Eventually, a cold front pushed the high pressure system out of the way, and
took the pollution with it. But what about those few days when the Environmental Protection Agency was warning about unhealthy levels of particulate pollution? For people with
heart or lung disease, agency health officials say short-term episodes can
lead to asthma attacks or even heart attacks. And they say healthy children
and adults can experience throat and lung irritation.


Susan Stone is an environmental health scientist with EPA. She says
particle pollution warnings could soon become a staple of the daily weather
report – much like the familiar summer ozone warnings.
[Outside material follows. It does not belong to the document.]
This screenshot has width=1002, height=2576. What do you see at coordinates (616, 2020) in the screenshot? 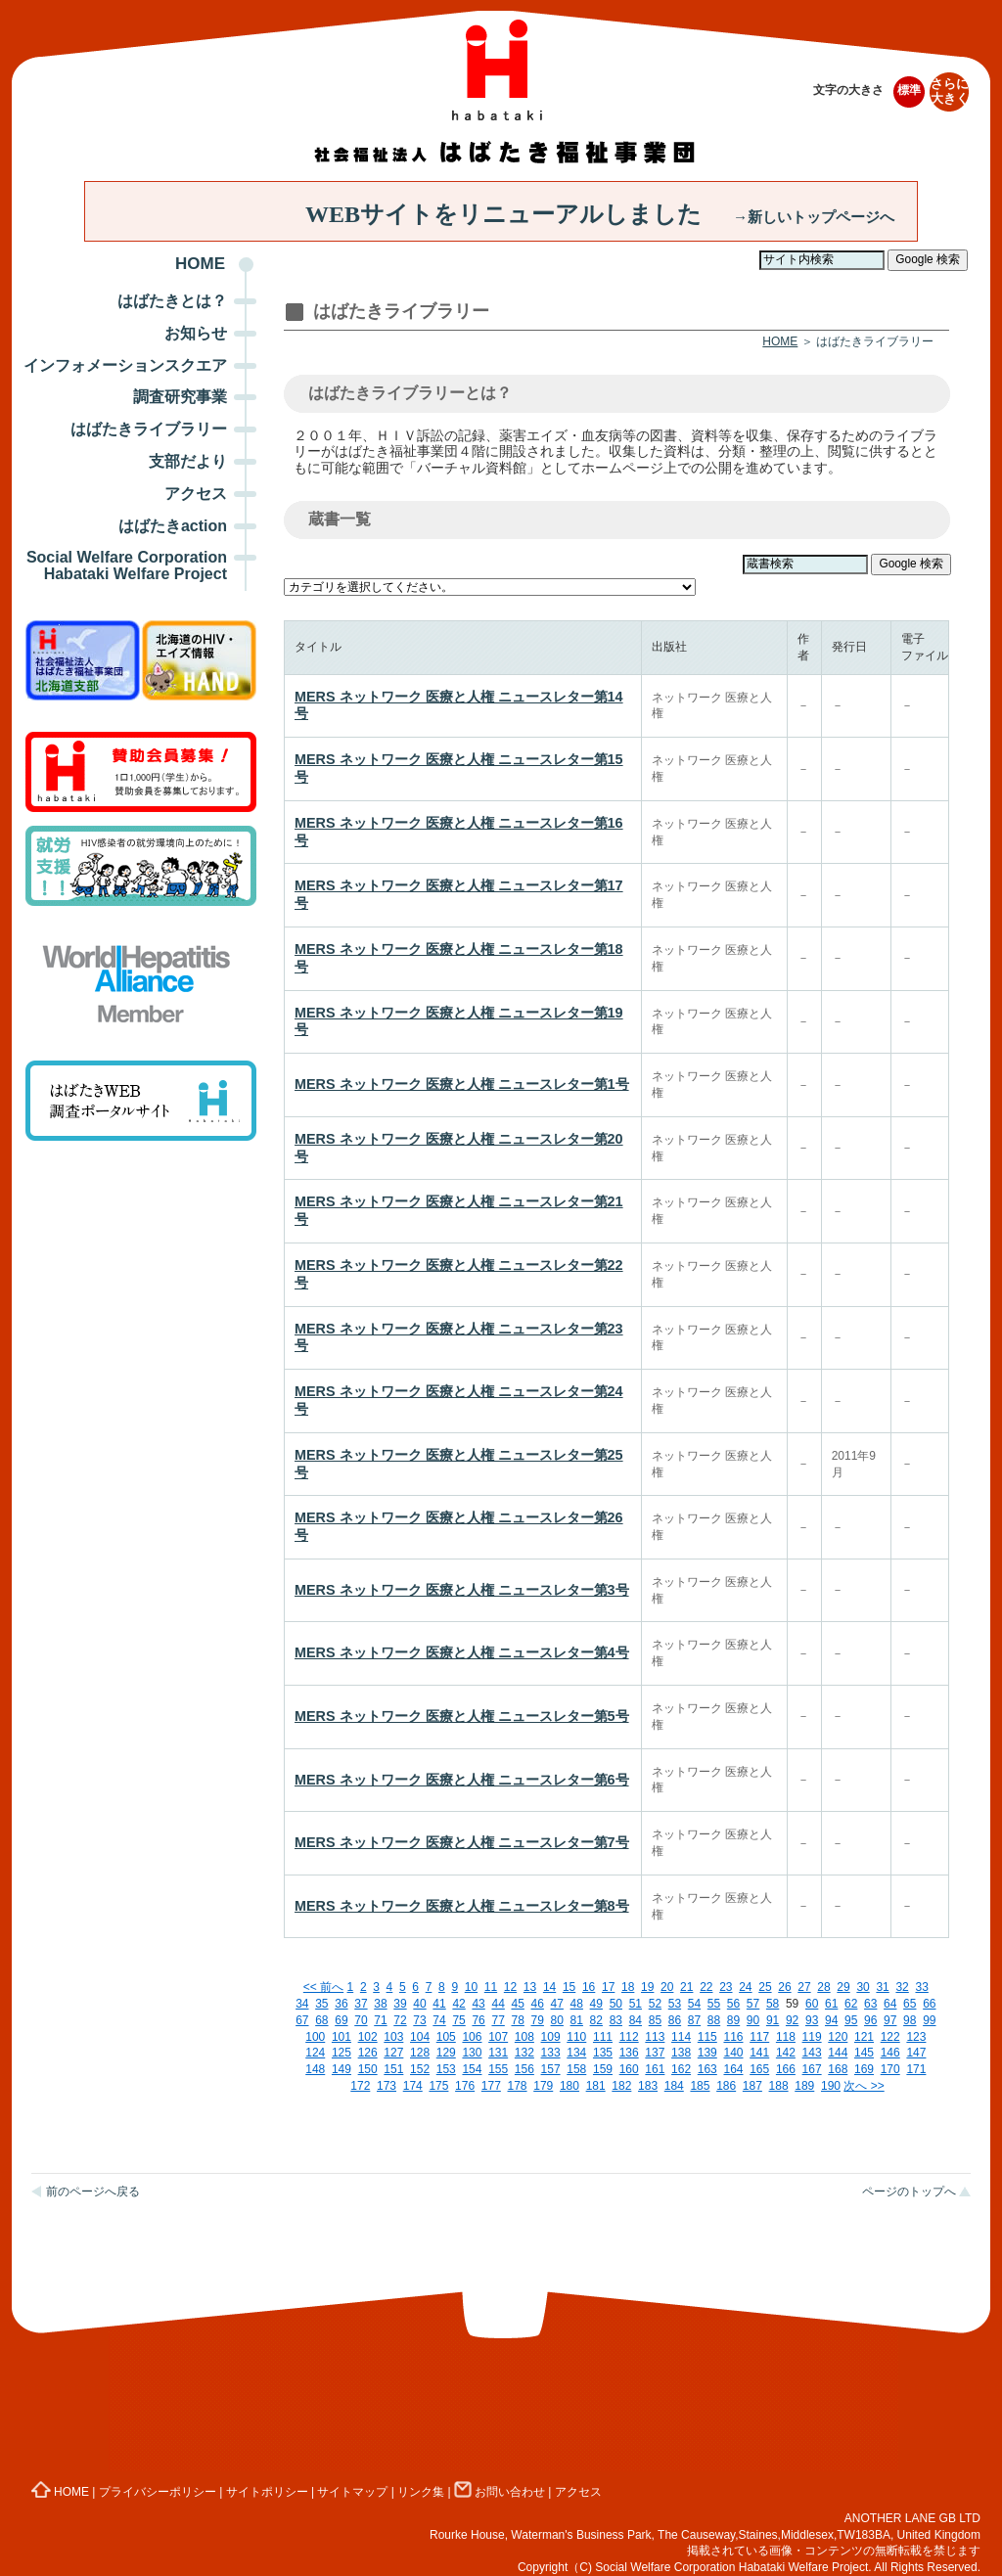 I see `83` at bounding box center [616, 2020].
“With ozone, we have the network in place to be able to deliver those
forcasts, people are used to hearing that on TV, and we are working to
provide that same level of coverage for particle pollution.”


Stone says EPA is rolling out a new program called Enviro-Flash
nationwide. It sends real-time air quality information to people’s email
accounts or pagers. EPA is offering the service through state
environmental agencies. And beginning in 2010, areas that register
unacceptable levels of particle pollution will be required to clean up their
air.


For the Great Lakes Radio Consortium, I’m Sarah Hulett.